**TASK TO CARRY OUT:**
I need the records below retyped exactly.
*** Opening DATA TO PROCESS ***
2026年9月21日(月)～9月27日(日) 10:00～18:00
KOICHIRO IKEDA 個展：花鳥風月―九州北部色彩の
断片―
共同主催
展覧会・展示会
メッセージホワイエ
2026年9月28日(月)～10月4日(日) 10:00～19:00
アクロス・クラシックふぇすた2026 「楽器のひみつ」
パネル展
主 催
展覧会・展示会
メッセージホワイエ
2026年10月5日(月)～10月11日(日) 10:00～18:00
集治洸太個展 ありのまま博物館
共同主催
*** Closing DATA TO PROCESS ***
**EXPECTED ANSWER:**
2026年9月21日(月)～9月27日(日) 10:00～18:00
KOICHIRO IKEDA 個展：花鳥風月―九州北部色彩の
断片―
共同主催
展覧会・展示会
メッセージホワイエ
2026年9月28日(月)～10月4日(日) 10:00～19:00
アクロス・クラシックふぇすた2026 「楽器のひみつ」
パネル展
主 催
展覧会・展示会
メッセージホワイエ
2026年10月5日(月)～10月11日(日) 10:00～18:00
集治洸太個展 ありのまま博物館
共同主催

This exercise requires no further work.